**The task**
Once you reach the line containing "販売終了 (222, 555)" in the data below, restate each line word for word up to and including the one containing "UyL (19, 18)".

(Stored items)
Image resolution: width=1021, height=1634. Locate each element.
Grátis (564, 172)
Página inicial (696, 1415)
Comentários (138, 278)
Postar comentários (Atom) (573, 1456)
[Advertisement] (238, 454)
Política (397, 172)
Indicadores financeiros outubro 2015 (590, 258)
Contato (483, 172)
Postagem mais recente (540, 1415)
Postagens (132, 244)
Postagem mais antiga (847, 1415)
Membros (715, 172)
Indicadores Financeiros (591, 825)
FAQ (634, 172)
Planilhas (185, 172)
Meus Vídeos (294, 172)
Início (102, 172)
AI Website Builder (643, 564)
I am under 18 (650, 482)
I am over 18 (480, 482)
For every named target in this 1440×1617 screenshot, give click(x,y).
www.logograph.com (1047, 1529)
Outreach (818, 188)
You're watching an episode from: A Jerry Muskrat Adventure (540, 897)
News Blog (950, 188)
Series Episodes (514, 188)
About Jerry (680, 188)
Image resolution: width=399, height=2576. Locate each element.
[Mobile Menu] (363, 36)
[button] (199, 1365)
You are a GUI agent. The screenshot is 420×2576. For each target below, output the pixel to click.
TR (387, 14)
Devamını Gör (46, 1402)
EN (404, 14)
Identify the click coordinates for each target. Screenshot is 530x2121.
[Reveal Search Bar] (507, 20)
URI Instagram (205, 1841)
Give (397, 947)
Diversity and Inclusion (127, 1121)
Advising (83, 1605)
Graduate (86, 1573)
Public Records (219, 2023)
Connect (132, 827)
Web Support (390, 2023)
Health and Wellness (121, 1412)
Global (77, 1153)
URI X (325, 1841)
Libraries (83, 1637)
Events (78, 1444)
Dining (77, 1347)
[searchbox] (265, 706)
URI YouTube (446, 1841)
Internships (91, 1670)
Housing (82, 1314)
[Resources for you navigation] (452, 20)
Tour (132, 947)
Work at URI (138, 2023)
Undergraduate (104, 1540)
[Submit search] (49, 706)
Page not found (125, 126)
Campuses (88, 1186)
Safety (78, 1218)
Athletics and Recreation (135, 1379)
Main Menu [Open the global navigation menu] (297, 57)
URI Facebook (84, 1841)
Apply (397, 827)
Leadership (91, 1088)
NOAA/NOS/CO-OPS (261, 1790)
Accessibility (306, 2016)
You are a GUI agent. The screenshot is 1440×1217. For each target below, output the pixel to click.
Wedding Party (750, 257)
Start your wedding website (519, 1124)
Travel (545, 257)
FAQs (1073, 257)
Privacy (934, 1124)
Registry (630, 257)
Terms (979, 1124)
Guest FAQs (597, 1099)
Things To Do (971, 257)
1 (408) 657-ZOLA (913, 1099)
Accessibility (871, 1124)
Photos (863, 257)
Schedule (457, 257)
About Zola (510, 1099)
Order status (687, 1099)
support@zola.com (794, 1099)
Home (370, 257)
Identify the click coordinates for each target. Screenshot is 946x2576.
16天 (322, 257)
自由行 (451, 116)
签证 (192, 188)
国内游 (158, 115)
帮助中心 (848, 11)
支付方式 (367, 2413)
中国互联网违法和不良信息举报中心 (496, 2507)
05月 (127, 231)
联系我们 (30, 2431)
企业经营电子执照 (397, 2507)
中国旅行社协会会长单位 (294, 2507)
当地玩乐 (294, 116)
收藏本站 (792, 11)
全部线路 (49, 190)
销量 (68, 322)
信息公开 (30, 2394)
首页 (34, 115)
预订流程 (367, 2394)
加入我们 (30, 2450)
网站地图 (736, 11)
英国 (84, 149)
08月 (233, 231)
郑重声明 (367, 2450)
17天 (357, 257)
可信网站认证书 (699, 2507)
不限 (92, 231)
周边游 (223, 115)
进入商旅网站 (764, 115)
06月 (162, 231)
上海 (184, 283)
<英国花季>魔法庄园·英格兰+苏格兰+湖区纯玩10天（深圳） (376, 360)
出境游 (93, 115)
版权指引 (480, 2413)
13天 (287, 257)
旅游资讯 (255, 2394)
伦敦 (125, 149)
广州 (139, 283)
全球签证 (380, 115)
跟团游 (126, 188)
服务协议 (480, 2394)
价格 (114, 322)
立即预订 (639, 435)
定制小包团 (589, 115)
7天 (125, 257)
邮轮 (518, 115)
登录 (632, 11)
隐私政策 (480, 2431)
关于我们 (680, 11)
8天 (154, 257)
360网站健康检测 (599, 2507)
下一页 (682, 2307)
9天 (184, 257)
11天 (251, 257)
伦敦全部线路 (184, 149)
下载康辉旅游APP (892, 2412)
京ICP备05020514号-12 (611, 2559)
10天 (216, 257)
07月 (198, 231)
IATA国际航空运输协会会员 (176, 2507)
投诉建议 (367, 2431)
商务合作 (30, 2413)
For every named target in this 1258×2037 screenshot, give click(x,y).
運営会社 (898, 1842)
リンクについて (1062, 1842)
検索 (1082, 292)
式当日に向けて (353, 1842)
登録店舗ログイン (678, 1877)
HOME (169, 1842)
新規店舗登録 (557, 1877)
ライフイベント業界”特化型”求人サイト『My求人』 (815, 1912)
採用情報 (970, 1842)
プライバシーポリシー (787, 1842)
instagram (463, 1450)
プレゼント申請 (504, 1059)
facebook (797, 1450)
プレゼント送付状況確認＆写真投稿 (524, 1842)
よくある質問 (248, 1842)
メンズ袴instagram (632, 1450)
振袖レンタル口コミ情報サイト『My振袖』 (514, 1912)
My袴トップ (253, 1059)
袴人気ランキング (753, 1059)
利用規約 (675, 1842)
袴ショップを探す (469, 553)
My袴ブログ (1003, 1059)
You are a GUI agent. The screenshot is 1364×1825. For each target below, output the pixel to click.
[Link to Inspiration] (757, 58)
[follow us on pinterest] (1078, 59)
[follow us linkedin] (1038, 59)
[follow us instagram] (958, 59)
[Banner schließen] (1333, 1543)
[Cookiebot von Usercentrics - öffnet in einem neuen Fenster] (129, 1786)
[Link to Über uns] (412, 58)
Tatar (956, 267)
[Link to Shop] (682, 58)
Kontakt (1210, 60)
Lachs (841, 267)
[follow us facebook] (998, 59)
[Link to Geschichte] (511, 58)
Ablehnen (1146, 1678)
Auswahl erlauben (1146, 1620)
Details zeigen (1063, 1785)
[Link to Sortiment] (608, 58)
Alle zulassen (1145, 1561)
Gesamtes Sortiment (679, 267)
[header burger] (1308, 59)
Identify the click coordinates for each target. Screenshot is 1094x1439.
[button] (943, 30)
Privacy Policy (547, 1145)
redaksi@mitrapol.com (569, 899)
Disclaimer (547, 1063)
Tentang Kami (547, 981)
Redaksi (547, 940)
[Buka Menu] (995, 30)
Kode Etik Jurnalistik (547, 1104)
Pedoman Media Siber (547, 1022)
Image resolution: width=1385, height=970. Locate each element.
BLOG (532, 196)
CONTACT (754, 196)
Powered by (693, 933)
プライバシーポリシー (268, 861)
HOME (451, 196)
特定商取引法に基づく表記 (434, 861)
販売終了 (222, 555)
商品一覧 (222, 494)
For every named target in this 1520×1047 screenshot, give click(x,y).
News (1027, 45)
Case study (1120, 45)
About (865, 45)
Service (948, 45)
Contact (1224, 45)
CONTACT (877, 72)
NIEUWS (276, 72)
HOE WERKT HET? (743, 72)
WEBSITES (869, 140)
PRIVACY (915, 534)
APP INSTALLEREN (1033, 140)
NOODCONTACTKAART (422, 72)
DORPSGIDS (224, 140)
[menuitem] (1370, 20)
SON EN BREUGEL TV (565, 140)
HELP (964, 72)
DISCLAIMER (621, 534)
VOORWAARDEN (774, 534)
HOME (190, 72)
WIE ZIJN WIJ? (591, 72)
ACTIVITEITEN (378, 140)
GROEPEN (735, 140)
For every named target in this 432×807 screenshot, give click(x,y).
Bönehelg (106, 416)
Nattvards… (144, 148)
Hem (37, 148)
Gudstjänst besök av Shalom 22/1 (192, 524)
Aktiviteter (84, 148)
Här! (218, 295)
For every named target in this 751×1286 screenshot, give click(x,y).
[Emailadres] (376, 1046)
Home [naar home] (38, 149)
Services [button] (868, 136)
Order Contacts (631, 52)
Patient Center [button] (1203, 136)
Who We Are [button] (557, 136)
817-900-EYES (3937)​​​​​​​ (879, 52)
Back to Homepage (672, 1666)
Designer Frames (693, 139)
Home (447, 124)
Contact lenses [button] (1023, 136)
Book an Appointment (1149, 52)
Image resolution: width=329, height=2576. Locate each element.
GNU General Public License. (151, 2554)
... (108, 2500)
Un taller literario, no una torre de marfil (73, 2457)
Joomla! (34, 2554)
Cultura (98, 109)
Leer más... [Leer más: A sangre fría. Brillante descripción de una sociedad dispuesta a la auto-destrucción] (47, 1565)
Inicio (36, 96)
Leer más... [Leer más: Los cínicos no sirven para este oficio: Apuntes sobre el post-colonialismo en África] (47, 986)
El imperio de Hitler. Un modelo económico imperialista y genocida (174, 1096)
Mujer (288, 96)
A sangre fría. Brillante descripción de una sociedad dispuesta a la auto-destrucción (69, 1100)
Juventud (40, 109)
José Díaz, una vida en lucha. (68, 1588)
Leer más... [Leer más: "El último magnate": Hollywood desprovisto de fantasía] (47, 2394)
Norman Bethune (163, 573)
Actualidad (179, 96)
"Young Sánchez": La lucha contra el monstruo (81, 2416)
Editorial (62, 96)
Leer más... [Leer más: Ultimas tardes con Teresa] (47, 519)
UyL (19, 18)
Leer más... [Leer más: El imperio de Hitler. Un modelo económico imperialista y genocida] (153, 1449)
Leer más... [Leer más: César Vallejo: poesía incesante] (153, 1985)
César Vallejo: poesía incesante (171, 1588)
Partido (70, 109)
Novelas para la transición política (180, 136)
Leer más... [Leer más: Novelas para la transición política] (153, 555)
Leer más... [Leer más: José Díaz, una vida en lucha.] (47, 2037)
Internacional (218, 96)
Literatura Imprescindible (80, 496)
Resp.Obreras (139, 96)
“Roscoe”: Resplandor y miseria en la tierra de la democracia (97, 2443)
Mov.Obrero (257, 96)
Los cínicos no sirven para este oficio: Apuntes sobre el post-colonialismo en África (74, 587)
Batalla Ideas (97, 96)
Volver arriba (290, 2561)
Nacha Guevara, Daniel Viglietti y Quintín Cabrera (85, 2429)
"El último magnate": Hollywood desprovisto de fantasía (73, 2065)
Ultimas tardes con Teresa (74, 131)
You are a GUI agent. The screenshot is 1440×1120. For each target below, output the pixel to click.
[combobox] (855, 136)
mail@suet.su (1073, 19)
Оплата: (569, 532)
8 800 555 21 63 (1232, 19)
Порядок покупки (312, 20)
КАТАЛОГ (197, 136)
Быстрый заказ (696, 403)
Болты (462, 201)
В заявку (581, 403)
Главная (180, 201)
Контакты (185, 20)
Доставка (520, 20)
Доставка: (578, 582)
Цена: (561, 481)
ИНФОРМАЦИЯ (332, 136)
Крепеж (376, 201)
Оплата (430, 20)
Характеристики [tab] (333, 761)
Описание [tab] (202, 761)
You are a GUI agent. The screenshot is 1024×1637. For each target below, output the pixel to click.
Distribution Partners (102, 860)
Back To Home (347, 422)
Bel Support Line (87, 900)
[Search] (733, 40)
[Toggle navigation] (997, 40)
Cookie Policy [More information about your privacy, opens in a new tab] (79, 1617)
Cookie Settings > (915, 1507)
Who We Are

**Answer space**
販売終了 (222, 555)
商品一覧 (222, 494)
For every named target in this 1520×1047 screenshot, give click(x,y).
News (1027, 45)
Case study (1120, 45)
About (865, 45)
Service (948, 45)
Contact (1224, 45)
CONTACT (877, 72)
NIEUWS (276, 72)
HOE WERKT HET? (743, 72)
WEBSITES (869, 140)
PRIVACY (915, 534)
APP INSTALLEREN (1033, 140)
NOODCONTACTKAART (422, 72)
DORPSGIDS (224, 140)
[menuitem] (1370, 20)
SON EN BREUGEL TV (565, 140)
HELP (964, 72)
DISCLAIMER (621, 534)
VOORWAARDEN (774, 534)
HOME (190, 72)
WIE ZIJN WIJ? (591, 72)
ACTIVITEITEN (378, 140)
GROEPEN (735, 140)
For every named target in this 432×807 screenshot, give click(x,y).
Bönehelg (106, 416)
Nattvards… (144, 148)
Hem (37, 148)
Gudstjänst besök av Shalom 22/1 (192, 524)
Aktiviteter (84, 148)
Här! (218, 295)
For every named target in this 751×1286 screenshot, give click(x,y).
[Emailadres] (376, 1046)
Home [naar home] (38, 149)
Services [button] (868, 136)
Order Contacts (631, 52)
Patient Center [button] (1203, 136)
Who We Are [button] (557, 136)
817-900-EYES (3937)​​​​​​​ (879, 52)
Back to Homepage (672, 1666)
Designer Frames (693, 139)
Home (447, 124)
Contact lenses [button] (1023, 136)
Book an Appointment (1149, 52)
Image resolution: width=329, height=2576. Locate each element.
GNU General Public License. (151, 2554)
... (108, 2500)
Un taller literario, no una torre de marfil (73, 2457)
Joomla! (34, 2554)
Cultura (98, 109)
Leer más... [Leer más: A sangre fría. Brillante descripción de una sociedad dispuesta a la auto-destrucción] (47, 1565)
Inicio (36, 96)
Leer más... [Leer más: Los cínicos no sirven para este oficio: Apuntes sobre el post-colonialismo en África] (47, 986)
El imperio de Hitler. Un modelo económico imperialista y genocida (174, 1096)
Mujer (288, 96)
A sangre fría. Brillante descripción de una sociedad dispuesta a la auto-destrucción (69, 1100)
Juventud (40, 109)
José Díaz, una vida en lucha. (68, 1588)
Leer más... [Leer más: "El último magnate": Hollywood desprovisto de fantasía] (47, 2394)
Norman Bethune (163, 573)
Actualidad (179, 96)
"Young Sánchez": La lucha contra el monstruo (81, 2416)
Editorial (62, 96)
Leer más... [Leer más: Ultimas tardes con Teresa] (47, 519)
UyL (19, 18)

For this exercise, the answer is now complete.